2. Don't run with root user, or you'll get root @localhost password requiring issue.
Note: this one happens if run with sudo ..., not sure if it does on root user.
3. For my machine, current user doesn't have ownership on hadoop\logs, it's resolved by creating new one.
for issue example: chown: changing ownership of `<hadoop\logs>': Operation not permitted
4. Solve "agent admitted failure to sign using the key", using command ssh-add
5. Resovle "org.apache.hadoop.security.AccessControlExeption: permission denied",
I was able to get this working with the following setting:mapred-site.xml
<configuration>
<property>
<name>mapreduce.jobtracker.staging.root.dir</name>
<value>/user</value>
</property>
</configuration>
6. to configure hadoop data files path, please add below properties in hdfs-site.xml.
<configuration>
<property>
<name>hadoop.tmp.dir</name>
<value>/home/administrator/hadoop/tmp</value>
<description>A base for other temporary directories.</description>
</property>
<property>
<name>dfs.name.dir</name>
<value>/home/administrator/hadoop/filesystem/name</value>
<description>Determines where on the local filesystem the DFS name node should store the name table.

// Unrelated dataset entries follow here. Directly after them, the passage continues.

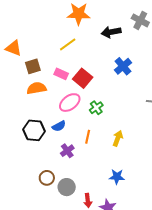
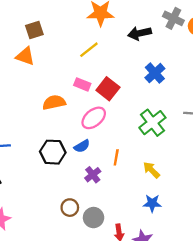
brown square: (33, 66) -> (34, 30), moved
green cross: (96, 108) -> (152, 123), moved, size x1.6
yellow arrow: (118, 138) -> (151, 170), moved, turned -63

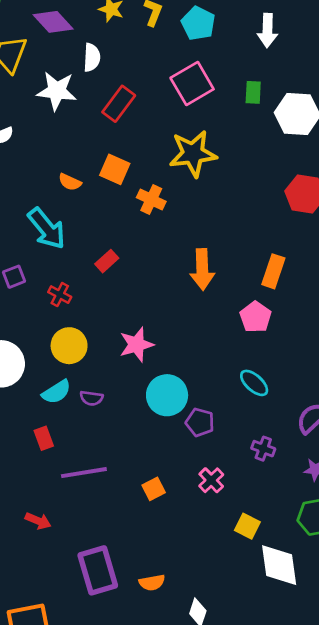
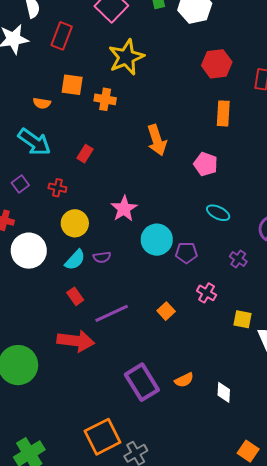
orange rectangle: (273, 271) -> (223, 113), moved
purple cross: (263, 449) -> (238, 259), turned 30
red arrow: (38, 521) -> (76, 341), moved, size x1.8

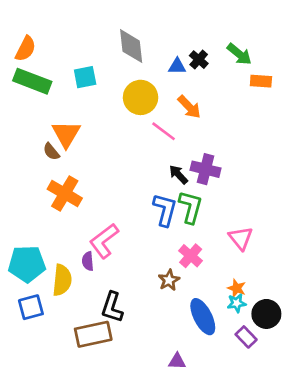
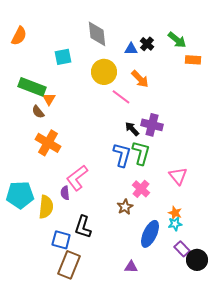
green rectangle: (32, 81) -> (32, 87), moved
orange triangle: (66, 134) -> (49, 99), size x0.6
blue square: (31, 307) -> (61, 240), moved, turned 30
black circle: (266, 314) -> (197, 260), moved
blue ellipse: (203, 317) -> (150, 234), turned 52
brown rectangle: (93, 334) -> (69, 265), moved, turned -56

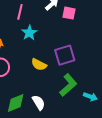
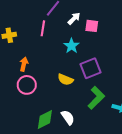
cyan star: (29, 33) -> (71, 46), moved

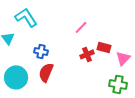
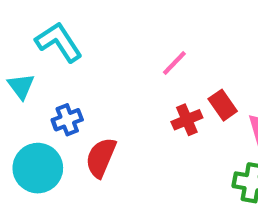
red rectangle: (104, 47) -> (223, 105), turned 40
blue cross: (41, 51) -> (67, 120), moved, turned -32

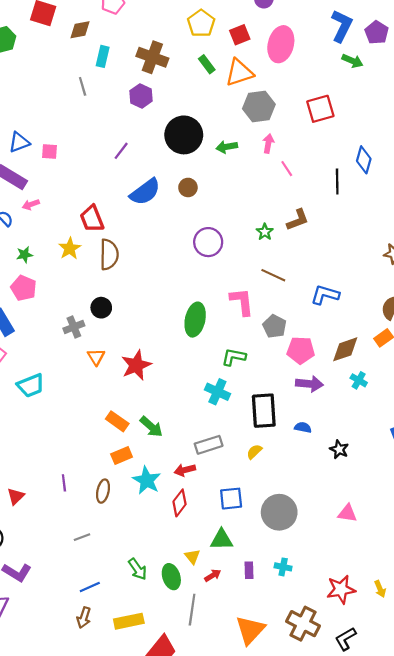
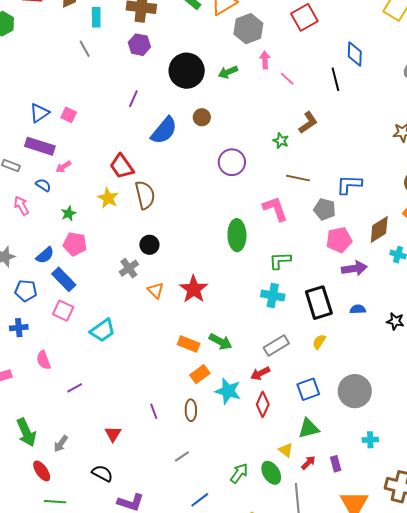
pink square: (49, 152) -> (69, 115), turned 35
gray pentagon: (274, 326) -> (325, 209), moved
green arrow: (138, 569) -> (239, 473), turned -95
purple rectangle: (249, 570) -> (336, 464), moved

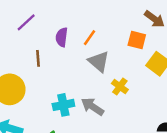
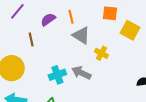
purple semicircle: (62, 37) -> (48, 20), turned 56
orange line: (90, 38) -> (71, 17), turned -40

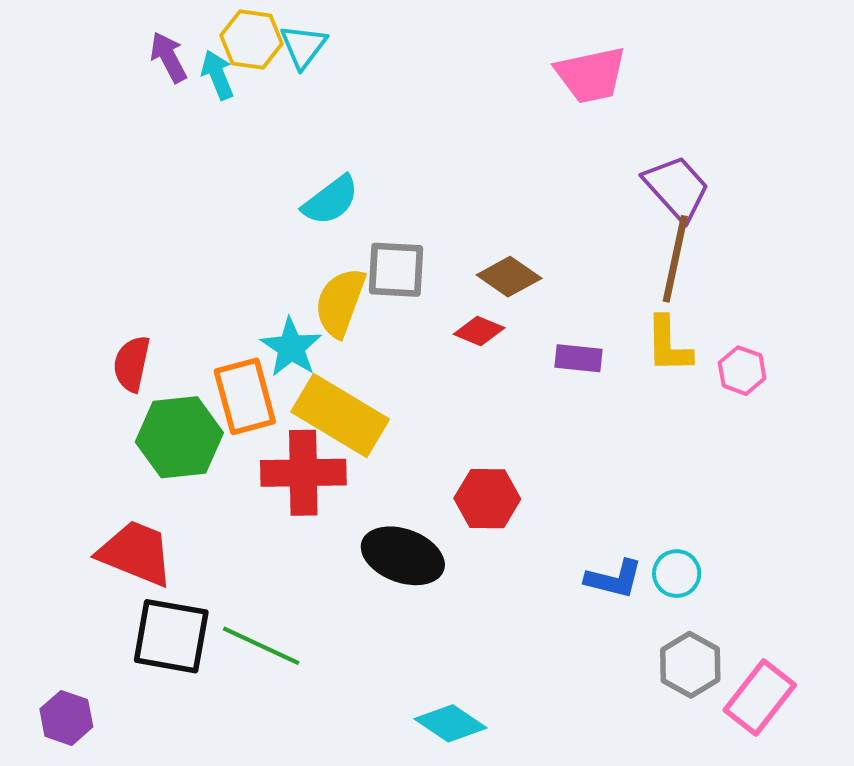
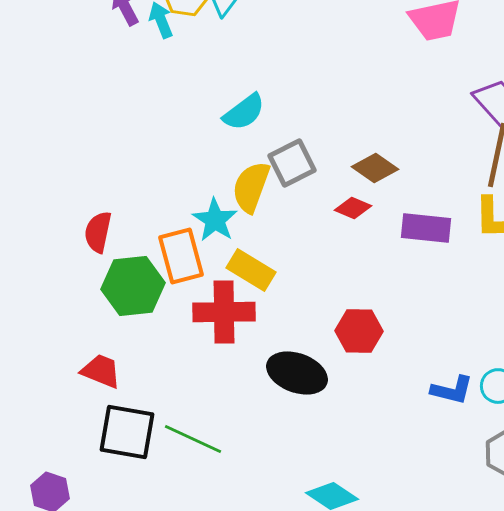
gray square: (396, 270) -> (292, 163), turned -30
purple rectangle: (579, 358) -> (426, 228), size x1.4
yellow rectangle: (340, 416) -> (251, 270), size x0.7
red trapezoid: (136, 553) -> (101, 371), size x0.7

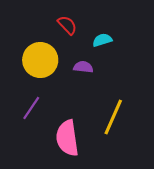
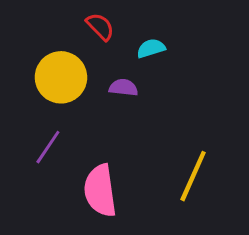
yellow line: (113, 117) -> (193, 176), moved

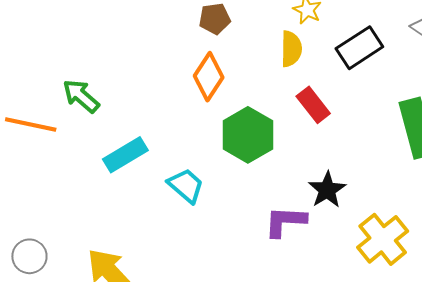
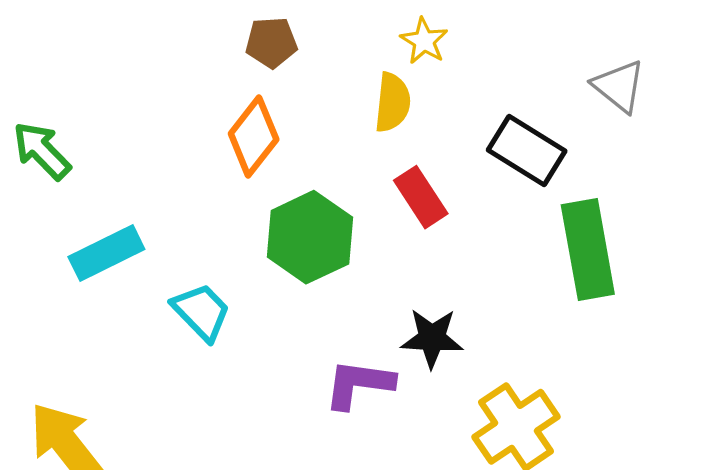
black rectangle: (359, 48) -> (527, 151), moved, turned 60
black star: (327, 190) -> (432, 338), turned 30

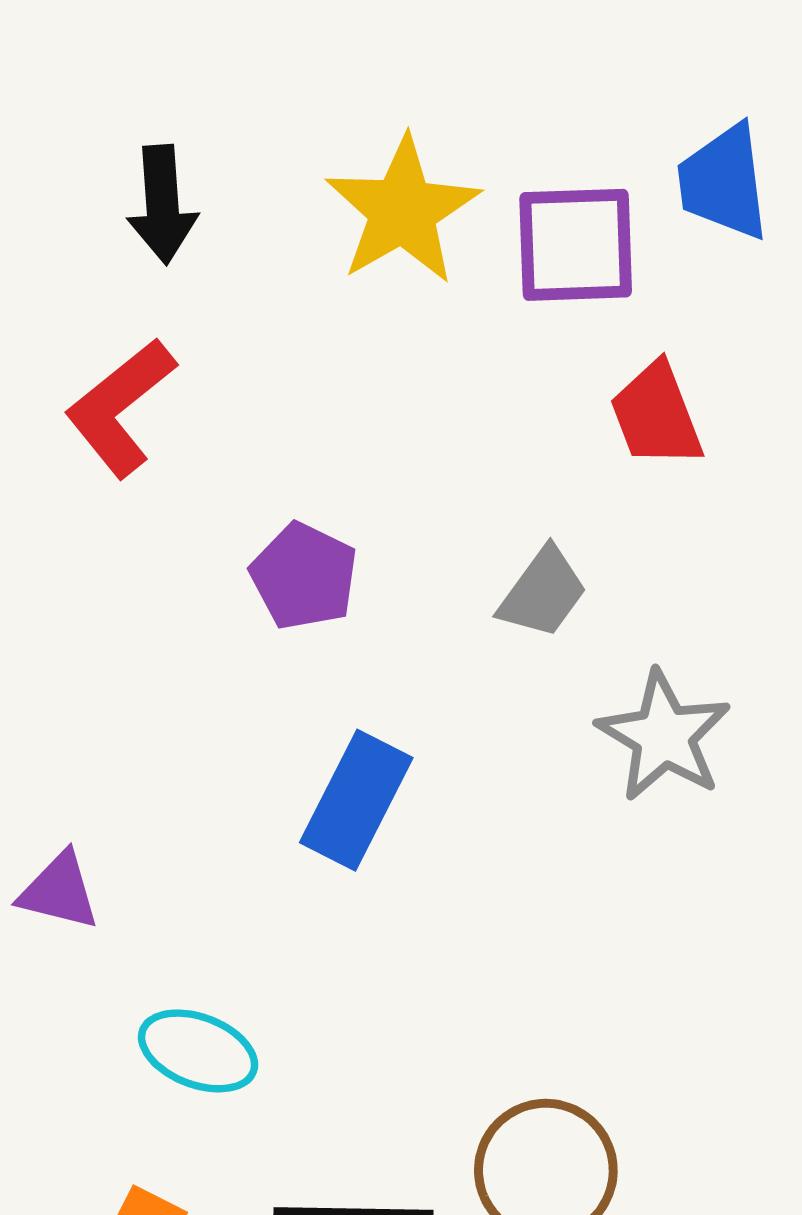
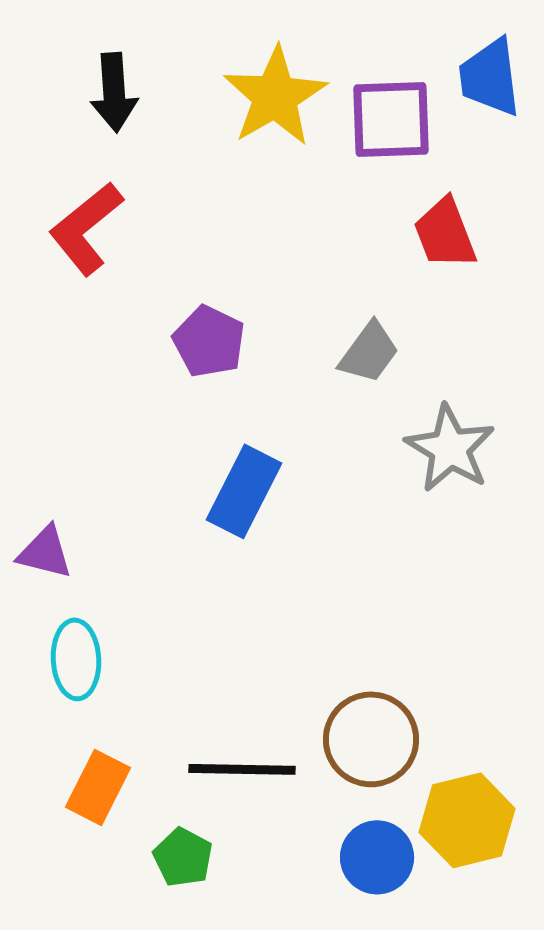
cyan ellipse: (198, 1051) -> (76, 659), moved, turned 66

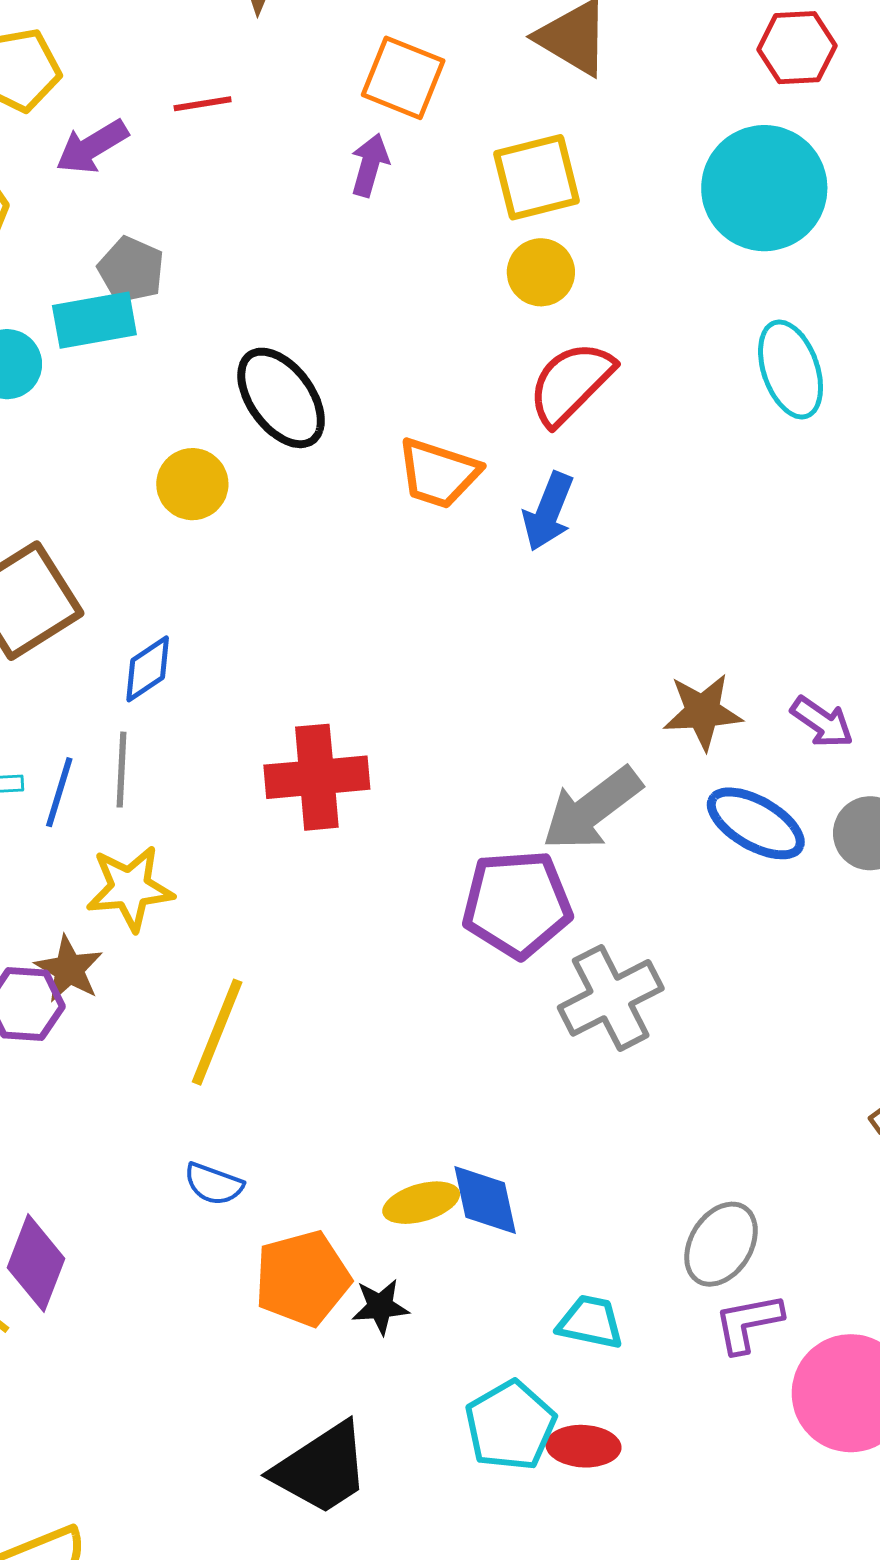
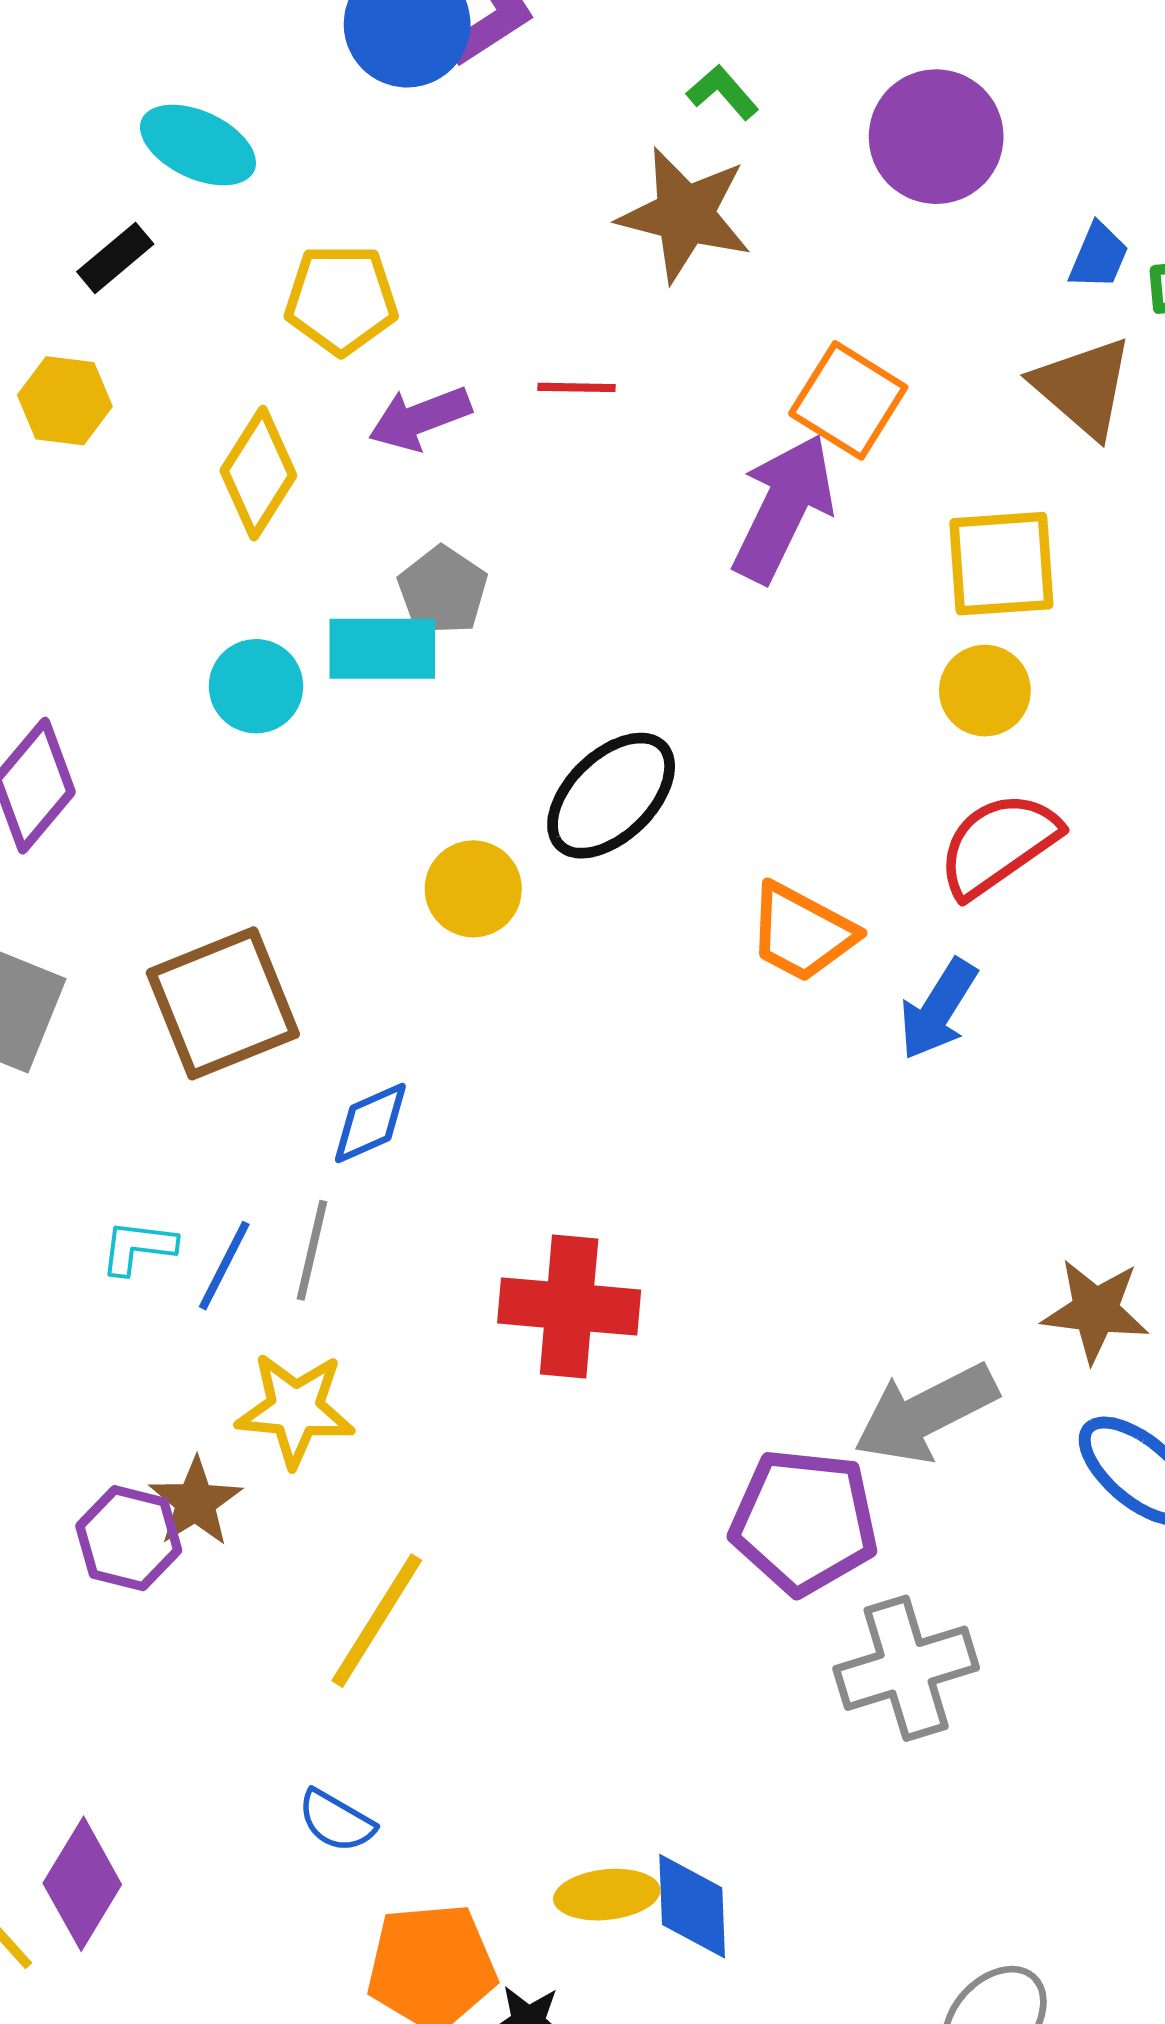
purple arrow: (370, 165) -> (783, 508), size x1.8
black ellipse: (281, 398) -> (611, 796), turned 72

If this is a comma-delimited list of directories then the name table is replicated in all of the directories, for redundancy. </description>
</property>
<property>
<name>dfs.data.dir</name>
<value>/home/administrator/hadoop/filesystem/data</value>
<description>Determines where on the local filesystem an DFS data node should store its blocks. If this is a comma-delimited list of directories, then data will be stored in all named directories, typically on different devices. Directories that do not exist are ignored.</description>
</property>
</configuration>
7. Enable Pseudo distributed system, which looks more sense to simulate reality.
Current state:
Able to run HDFS on Pseudo.
Able to run MR on Pseudo.